Суровый говорил о «бремени», Костин – о «возможностях». Один призывал сблизиться, другой – преобразовать. И снова Сергей почувствовал себя на распутье. Но теперь это уже не была отвлечённая дискуссия. Теперь от его выбора зависели реальные люди.
Решение созрело быстро. Он должен ехать. Должен увидеть всё своими глазами. Может быть, там, на земле, среди этих самых «душ», он наконец найдёт ответ – не в книгах и не в спорах, а в жизни.
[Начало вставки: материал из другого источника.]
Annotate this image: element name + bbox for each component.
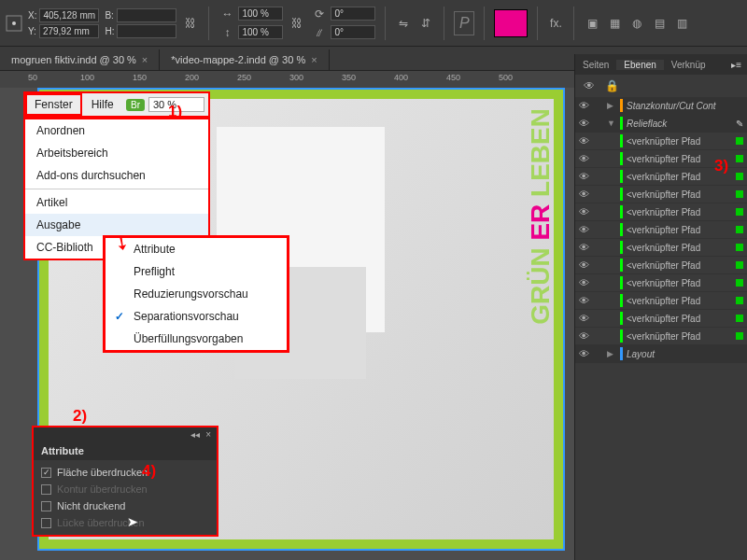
- layer-item[interactable]: 👁 <verknüpfter Pfad: [575, 257, 747, 274]
- tab-verknuep[interactable]: Verknüp: [664, 60, 713, 70]
- top-toolbar: X: Y: B: H: ⛓ ↔ ↕ ⛓ ⟳ ⫽ ⇋ ⇵ P fx. ▣ ▦ ◍ …: [0, 0, 747, 47]
- selection-dot[interactable]: [736, 208, 743, 216]
- link-icon[interactable]: ⛓: [182, 15, 199, 32]
- scale-x-input[interactable]: [238, 7, 283, 21]
- w-input[interactable]: [117, 8, 176, 22]
- visibility-icon[interactable]: 👁: [579, 171, 590, 182]
- panel-menu-icon[interactable]: ▸≡: [726, 60, 747, 70]
- selection-dot[interactable]: [736, 173, 743, 180]
- visibility-icon[interactable]: 👁: [579, 206, 590, 217]
- visibility-icon[interactable]: 👁: [579, 100, 590, 111]
- selection-dot[interactable]: [736, 244, 743, 251]
- rotate-input[interactable]: [331, 7, 375, 21]
- ruler-tick: 300: [289, 73, 303, 82]
- layer-item[interactable]: 👁 <verknüpfter Pfad: [575, 203, 747, 221]
- text-wrap-none-icon[interactable]: ▣: [584, 15, 600, 32]
- submenu-item-separationsvorschau[interactable]: Separationsvorschau: [106, 305, 287, 328]
- shear-input[interactable]: [331, 25, 375, 39]
- layer-row[interactable]: 👁▶Stanzkontur/Cut Cont: [575, 97, 747, 115]
- visibility-icon[interactable]: 👁: [579, 135, 590, 147]
- selection-dot[interactable]: [736, 261, 743, 269]
- bridge-badge[interactable]: Br: [126, 99, 145, 111]
- layer-item[interactable]: 👁 <verknüpfter Pfad: [575, 239, 747, 257]
- link-scale-icon[interactable]: ⛓: [289, 15, 305, 32]
- text-wrap-shape-icon[interactable]: ◍: [628, 15, 645, 32]
- menu-item-ausgabe[interactable]: Ausgabe: [25, 214, 208, 236]
- layer-row[interactable]: 👁▼Relieflack✎: [575, 115, 747, 133]
- paragraph-style-icon[interactable]: P: [454, 11, 474, 35]
- x-input[interactable]: [39, 8, 99, 22]
- layer-item[interactable]: 👁 <verknüpfter Pfad: [575, 328, 747, 345]
- attr-row[interactable]: Nicht druckend: [41, 497, 209, 514]
- submenu-item-attribute[interactable]: Attribute: [106, 238, 287, 260]
- layer-item[interactable]: 👁 <verknüpfter Pfad: [575, 292, 747, 310]
- selection-dot[interactable]: [736, 332, 743, 340]
- menu-fenster[interactable]: Fenster: [25, 93, 82, 116]
- visibility-icon[interactable]: 👁: [579, 348, 590, 359]
- submenu-item-überfüllungsvorgaben[interactable]: Überfüllungsvorgaben: [106, 328, 287, 350]
- scale-y-input[interactable]: [238, 25, 283, 39]
- y-input[interactable]: [39, 24, 99, 38]
- reference-point[interactable]: [6, 15, 22, 32]
- visibility-icon[interactable]: 👁: [579, 313, 590, 324]
- visibility-icon[interactable]: 👁: [579, 330, 590, 342]
- menu-item-artikel[interactable]: Artikel: [25, 191, 208, 214]
- twist-icon[interactable]: ▶: [607, 101, 616, 110]
- visibility-icon[interactable]: 👁: [579, 259, 590, 271]
- annotation-2: 2): [73, 407, 87, 426]
- tab-seiten[interactable]: Seiten: [575, 60, 616, 70]
- attr-label: Nicht druckend: [57, 500, 125, 511]
- flip-v-icon[interactable]: ⇵: [417, 15, 434, 32]
- tab-ebenen[interactable]: Ebenen: [616, 60, 663, 70]
- checkbox[interactable]: [41, 468, 51, 478]
- visibility-icon[interactable]: 👁: [579, 277, 590, 288]
- menu-hilfe[interactable]: Hilfe: [82, 98, 123, 111]
- text-wrap-jump-icon[interactable]: ▤: [651, 15, 668, 32]
- collapse-icon[interactable]: ◂◂: [190, 429, 200, 440]
- selection-dot[interactable]: [736, 190, 743, 198]
- h-input[interactable]: [117, 24, 176, 38]
- twist-icon[interactable]: ▼: [607, 119, 616, 128]
- attr-row[interactable]: Fläche überdrucken: [41, 464, 209, 481]
- visibility-icon[interactable]: 👁: [579, 118, 590, 129]
- visibility-icon[interactable]: 👁: [579, 242, 590, 253]
- visibility-icon[interactable]: 👁: [579, 224, 590, 235]
- submenu-item-reduzierungsvorschau[interactable]: Reduzierungsvorschau: [106, 283, 287, 305]
- submenu-item-preflight[interactable]: Preflight: [106, 260, 287, 283]
- selection-dot[interactable]: [736, 226, 743, 233]
- close-icon[interactable]: ×: [142, 54, 148, 65]
- layer-item[interactable]: 👁 <verknüpfter Pfad: [575, 186, 747, 203]
- layer-name: <verknüpfter Pfad: [627, 260, 732, 271]
- visibility-icon[interactable]: 👁: [579, 153, 590, 164]
- eye-icon[interactable]: 👁: [581, 77, 598, 94]
- reference-point-icon: [6, 15, 22, 32]
- close-icon[interactable]: ×: [205, 429, 211, 440]
- layer-item[interactable]: 👁 <verknüpfter Pfad: [575, 221, 747, 239]
- doc-tab-2[interactable]: *video-mappe-2.indd @ 30 %×: [160, 49, 329, 70]
- layer-item[interactable]: 👁 <verknüpfter Pfad: [575, 274, 747, 292]
- text-wrap-bbox-icon[interactable]: ▦: [606, 15, 623, 32]
- menu-item-arbeitsbereich[interactable]: Arbeitsbereich: [25, 142, 208, 164]
- visibility-icon[interactable]: 👁: [579, 189, 590, 200]
- checkbox[interactable]: [41, 501, 51, 511]
- doc-tab-1[interactable]: mogruen fiktiv.indd @ 30 %×: [0, 49, 160, 70]
- flip-h-icon[interactable]: ⇋: [395, 15, 412, 32]
- selection-dot[interactable]: [736, 155, 743, 162]
- visibility-icon[interactable]: 👁: [579, 295, 590, 306]
- layer-item[interactable]: 👁 <verknüpfter Pfad: [575, 310, 747, 328]
- menu-item-add-ons-durchsuchen[interactable]: Add-ons durchsuchen: [25, 164, 208, 187]
- effects-icon[interactable]: fx.: [547, 15, 564, 32]
- twist-icon[interactable]: ▶: [607, 349, 616, 358]
- menu-item-anordnen[interactable]: Anordnen: [25, 119, 208, 142]
- selection-dot[interactable]: [736, 297, 743, 304]
- layer-item[interactable]: 👁 <verknüpfter Pfad: [575, 133, 747, 150]
- layer-row[interactable]: 👁▶Layout: [575, 345, 747, 363]
- text-wrap-next-icon[interactable]: ▥: [673, 15, 690, 32]
- close-icon[interactable]: ×: [311, 54, 317, 65]
- lock-icon[interactable]: 🔒: [603, 77, 620, 94]
- selection-dot[interactable]: [736, 279, 743, 287]
- selection-dot[interactable]: [736, 315, 743, 322]
- selection-dot[interactable]: [736, 137, 743, 145]
- fill-swatch[interactable]: [494, 9, 528, 37]
- layer-name: <verknüpfter Pfad: [627, 136, 732, 147]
На следующий день он отправил письмо поверенному о своём скором приезде, начал собирать вещи. Перед отъездом он зашёл в свой любимый книжный магазин и, просматривая полки, наткнулся на только что вышедший тоненький сборник – «Физиологические очерки» разных авторов. Он пролистал его. Там были зарисовки из жизни города: дворника, шарманщика, мелкого чиновника. Правда жизни, поданная без прикрас, без философии. Он купил книгу.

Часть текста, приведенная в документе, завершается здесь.